I also had the chance to discuss why the University has been reluctant in the past to fully recognize Indigenous Peoples’ Day on the academic calendar with Anna. According to her, she’s received feedback on NAHC’s efforts to change the name of the holiday along the lines of “it’s named Columbus Day because it’s a celebration of Italian heritage.” (To this, Anna jokingly responded that there are better men in Italian history to celebrate). She also went on to state that “When Indigenous Peoples’ Day was first put on the calendar, it was done quietly, there was no fanfare. After the HUDS strike, one of their conditions for returning to work was the recognition of Indigenous Peoples’ Day. We got this quiet, half-hearted recognition, while it still calls the day ‘Columbus Day’ because it’s a federal holiday.”
Currently, the 2019-2020 Academic Calendar for Harvard College lists Monday, October 14th, Monday as: University holiday: Columbus Day (Federal), Indigenous Peoples’ Day (City of Cambridge).
There are those who think that this isn’t a big deal, or that the name of this holiday doesn’t matter. It’s a bank holiday, kids get a day off from school. I disagree with this sentiment for a lot of reasons. My younger sisters are 10 and 11 years old. When they learned about Columbus Day in elementary school, it was my mother and I who told them why we don’t like that day, and why Christopher Columbus was not someone we’d ever celebrate. As 2nd and 3rd generation Puerto Ricans in the United States, our heritage is tied into the decimation of the native Taino population on the island by the disease, enslavement, and genocide brought to them when Columbus landed in the Caribbean.

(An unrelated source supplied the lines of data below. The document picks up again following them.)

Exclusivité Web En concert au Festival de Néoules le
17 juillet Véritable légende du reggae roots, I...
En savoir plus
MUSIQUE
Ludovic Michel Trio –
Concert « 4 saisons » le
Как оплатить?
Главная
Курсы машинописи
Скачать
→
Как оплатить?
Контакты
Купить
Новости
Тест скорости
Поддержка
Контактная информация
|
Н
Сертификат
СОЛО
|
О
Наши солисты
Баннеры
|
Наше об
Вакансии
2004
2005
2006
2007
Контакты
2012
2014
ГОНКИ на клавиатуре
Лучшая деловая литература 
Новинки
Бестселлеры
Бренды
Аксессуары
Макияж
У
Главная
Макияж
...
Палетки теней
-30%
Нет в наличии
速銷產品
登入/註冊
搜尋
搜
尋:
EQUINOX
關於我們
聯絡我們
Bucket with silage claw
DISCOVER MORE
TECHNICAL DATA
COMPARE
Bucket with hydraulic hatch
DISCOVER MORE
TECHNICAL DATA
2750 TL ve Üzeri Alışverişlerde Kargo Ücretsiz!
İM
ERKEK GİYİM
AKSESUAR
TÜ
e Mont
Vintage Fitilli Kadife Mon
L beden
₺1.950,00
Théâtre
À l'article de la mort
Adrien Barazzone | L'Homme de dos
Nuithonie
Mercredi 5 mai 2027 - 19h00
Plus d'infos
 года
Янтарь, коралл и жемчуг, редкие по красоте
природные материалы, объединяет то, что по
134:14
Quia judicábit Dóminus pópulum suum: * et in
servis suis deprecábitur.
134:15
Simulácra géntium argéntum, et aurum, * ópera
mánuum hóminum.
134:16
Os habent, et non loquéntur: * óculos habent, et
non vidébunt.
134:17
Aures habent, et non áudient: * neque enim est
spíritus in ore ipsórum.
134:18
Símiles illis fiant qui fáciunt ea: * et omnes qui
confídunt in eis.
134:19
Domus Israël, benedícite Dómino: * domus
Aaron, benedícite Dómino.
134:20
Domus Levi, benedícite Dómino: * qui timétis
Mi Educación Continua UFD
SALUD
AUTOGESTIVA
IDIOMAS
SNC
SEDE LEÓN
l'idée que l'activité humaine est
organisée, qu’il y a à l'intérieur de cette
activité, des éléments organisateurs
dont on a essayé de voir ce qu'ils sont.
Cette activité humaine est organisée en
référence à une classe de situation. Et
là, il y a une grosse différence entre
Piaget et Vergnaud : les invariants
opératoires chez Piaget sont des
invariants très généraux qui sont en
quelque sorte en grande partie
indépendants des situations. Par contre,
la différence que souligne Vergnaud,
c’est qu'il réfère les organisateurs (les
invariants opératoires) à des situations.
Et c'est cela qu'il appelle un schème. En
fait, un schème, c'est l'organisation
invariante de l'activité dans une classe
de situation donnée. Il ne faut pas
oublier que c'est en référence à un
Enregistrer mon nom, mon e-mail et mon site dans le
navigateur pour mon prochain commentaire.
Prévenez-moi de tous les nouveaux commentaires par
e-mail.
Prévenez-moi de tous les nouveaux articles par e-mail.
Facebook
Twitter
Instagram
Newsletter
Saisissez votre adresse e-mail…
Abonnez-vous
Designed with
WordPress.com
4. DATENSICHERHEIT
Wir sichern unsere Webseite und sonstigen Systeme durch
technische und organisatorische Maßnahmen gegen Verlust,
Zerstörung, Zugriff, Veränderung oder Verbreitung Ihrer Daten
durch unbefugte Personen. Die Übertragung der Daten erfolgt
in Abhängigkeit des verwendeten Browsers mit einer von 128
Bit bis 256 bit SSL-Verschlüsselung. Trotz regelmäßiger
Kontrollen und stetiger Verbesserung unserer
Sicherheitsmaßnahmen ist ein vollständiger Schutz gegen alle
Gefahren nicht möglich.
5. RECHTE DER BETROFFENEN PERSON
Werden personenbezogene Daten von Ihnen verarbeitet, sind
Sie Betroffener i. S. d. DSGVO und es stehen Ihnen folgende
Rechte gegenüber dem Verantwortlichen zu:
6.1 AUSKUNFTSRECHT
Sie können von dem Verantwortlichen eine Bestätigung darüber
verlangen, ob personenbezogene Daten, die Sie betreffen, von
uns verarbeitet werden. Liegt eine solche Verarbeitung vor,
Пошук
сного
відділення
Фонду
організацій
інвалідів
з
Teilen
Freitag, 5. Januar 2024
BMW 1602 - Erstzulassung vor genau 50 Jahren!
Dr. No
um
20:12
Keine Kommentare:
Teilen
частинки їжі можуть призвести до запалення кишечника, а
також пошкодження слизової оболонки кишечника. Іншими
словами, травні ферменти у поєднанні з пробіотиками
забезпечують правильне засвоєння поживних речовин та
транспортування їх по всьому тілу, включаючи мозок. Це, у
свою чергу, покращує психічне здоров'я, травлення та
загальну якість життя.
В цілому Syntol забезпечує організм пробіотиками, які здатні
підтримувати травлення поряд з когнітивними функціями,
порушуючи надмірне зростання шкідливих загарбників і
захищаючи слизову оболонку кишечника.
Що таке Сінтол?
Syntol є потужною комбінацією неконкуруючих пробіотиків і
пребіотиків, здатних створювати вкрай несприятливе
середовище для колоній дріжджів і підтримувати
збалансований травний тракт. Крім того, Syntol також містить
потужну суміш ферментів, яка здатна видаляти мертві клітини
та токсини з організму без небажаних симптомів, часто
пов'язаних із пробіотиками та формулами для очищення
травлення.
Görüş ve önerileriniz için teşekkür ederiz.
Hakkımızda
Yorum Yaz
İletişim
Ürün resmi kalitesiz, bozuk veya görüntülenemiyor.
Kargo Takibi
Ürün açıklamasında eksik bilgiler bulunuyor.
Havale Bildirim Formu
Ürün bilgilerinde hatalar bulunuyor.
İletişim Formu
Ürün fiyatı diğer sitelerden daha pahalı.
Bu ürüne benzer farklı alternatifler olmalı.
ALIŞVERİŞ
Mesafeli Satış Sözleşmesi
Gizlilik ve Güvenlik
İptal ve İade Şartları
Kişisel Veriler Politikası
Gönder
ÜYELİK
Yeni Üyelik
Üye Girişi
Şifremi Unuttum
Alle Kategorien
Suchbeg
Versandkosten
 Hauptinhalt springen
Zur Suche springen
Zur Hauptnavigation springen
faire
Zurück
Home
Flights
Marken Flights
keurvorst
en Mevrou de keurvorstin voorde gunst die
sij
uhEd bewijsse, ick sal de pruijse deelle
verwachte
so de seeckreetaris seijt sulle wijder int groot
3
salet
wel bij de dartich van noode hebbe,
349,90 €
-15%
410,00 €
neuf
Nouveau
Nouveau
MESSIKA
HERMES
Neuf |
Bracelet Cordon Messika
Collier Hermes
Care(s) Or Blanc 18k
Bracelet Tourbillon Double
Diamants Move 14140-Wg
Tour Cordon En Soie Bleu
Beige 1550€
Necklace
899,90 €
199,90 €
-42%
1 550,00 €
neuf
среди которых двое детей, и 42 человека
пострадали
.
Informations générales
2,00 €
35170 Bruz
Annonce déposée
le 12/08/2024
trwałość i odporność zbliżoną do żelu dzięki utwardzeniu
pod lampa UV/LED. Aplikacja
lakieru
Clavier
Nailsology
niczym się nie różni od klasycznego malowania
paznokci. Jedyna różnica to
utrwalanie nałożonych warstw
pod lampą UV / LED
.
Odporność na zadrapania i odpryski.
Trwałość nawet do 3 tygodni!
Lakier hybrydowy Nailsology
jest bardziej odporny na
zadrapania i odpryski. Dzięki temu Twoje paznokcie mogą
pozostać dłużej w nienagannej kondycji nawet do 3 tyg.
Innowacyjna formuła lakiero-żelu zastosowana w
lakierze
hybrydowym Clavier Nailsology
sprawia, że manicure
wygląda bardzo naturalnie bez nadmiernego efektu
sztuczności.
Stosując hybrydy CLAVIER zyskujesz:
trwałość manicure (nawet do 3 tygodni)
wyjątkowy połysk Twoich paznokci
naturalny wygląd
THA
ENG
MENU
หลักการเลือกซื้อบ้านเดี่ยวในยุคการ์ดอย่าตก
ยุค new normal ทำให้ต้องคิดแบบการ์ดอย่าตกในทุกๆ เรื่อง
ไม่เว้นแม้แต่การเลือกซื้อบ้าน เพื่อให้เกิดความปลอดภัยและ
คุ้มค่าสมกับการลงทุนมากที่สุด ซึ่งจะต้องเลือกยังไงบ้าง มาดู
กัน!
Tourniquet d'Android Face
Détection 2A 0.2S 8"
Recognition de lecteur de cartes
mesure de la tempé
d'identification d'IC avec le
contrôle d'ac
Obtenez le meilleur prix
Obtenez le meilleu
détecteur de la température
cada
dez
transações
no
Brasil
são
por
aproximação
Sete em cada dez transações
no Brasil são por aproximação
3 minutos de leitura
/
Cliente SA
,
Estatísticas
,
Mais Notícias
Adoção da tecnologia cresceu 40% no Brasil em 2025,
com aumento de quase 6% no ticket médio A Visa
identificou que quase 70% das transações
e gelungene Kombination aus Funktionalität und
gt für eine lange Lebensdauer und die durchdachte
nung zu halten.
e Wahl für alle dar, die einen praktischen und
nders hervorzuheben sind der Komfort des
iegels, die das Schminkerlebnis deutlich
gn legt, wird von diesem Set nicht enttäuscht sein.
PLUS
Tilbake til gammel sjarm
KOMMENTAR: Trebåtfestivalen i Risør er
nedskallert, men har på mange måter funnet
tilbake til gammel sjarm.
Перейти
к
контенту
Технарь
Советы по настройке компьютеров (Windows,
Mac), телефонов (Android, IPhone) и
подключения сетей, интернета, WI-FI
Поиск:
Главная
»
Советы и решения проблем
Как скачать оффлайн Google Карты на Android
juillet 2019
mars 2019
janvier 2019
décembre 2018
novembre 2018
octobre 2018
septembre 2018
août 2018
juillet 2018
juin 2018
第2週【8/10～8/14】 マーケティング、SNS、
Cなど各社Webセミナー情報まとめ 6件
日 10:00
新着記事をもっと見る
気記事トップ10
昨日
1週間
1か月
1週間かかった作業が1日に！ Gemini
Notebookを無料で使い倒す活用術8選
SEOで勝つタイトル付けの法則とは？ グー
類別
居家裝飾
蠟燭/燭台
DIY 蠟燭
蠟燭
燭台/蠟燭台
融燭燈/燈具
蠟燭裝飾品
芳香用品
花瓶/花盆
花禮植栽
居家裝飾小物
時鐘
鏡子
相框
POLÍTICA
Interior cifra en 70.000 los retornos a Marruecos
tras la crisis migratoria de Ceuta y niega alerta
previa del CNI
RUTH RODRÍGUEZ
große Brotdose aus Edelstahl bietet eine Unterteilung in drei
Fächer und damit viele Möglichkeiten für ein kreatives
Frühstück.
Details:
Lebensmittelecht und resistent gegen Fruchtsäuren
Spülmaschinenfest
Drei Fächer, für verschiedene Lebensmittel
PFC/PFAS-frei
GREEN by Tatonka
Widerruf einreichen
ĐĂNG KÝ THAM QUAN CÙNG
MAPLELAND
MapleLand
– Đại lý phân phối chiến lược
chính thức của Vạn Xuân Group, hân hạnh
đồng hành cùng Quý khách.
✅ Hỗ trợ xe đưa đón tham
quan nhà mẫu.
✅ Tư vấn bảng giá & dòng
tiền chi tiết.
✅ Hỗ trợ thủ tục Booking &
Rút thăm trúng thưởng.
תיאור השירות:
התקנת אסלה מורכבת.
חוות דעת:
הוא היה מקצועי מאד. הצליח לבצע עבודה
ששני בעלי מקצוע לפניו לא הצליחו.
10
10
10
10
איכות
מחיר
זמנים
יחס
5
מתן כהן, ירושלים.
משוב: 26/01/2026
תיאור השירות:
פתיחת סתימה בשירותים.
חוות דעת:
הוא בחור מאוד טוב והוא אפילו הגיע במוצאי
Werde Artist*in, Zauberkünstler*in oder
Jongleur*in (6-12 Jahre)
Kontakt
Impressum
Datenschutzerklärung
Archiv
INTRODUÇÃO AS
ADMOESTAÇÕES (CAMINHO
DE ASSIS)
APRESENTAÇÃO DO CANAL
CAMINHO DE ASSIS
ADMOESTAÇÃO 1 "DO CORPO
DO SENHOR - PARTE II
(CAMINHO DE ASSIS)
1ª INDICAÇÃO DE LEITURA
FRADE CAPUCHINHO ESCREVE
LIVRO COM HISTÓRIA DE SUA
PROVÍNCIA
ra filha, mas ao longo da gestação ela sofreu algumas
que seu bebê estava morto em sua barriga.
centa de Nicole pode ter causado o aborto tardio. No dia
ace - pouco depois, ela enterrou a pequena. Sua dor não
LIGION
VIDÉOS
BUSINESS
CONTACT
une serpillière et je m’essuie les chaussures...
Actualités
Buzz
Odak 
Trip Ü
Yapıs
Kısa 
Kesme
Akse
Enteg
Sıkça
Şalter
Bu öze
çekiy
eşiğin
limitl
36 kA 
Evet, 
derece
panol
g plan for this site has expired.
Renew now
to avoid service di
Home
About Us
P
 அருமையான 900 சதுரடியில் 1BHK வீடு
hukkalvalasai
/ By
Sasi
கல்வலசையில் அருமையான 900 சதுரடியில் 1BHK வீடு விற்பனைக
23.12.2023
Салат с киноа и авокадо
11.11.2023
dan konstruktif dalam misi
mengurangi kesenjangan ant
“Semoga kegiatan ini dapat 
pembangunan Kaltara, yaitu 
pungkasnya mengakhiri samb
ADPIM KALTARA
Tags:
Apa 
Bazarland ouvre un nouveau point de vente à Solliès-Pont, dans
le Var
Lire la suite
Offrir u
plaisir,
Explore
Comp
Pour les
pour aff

It is for this reason that I place a lot of importance on names at Harvard. History does not go away when we call it by a different name. The atrocities committed by Columbus himself and the people who conquered the New World after him do not go away when we take a bank holiday and put his name on it “in celebration” of events that would one day lead to the United States.
On the importance of names at Harvard, and why it’s so important that we change the name of the holiday from Columbus Day to Indigenous Peoples’ Day, Anna ‘21 left me with this thought: “Stoughton, who Stoughton Hall is named after, was one of the main antagonists of the Salem Witch trials, he ensured that several innocent people hung. We have Lowell House named after president Lowell, we have Houses named after slave owners. So many names in Harvard history have so much wrongdoing attached to them. There’s been a push for Lowell House to be renamed for a while, and nothing has been done. People outside of Harvard aren’t going to care about Lowell House or Stoughton Hall, but people outside of Harvard are going to care about Indigenous Peoples’ Day and Columbus Day. There’s so many wrongs that the University isn’t going to be able to right, but this [changing the calendar] is a small step that would be a huge victory for us.”
I can only hope that this is a victory that NAHC and other Indigenous groups on and off campus get to celebrate, and soon.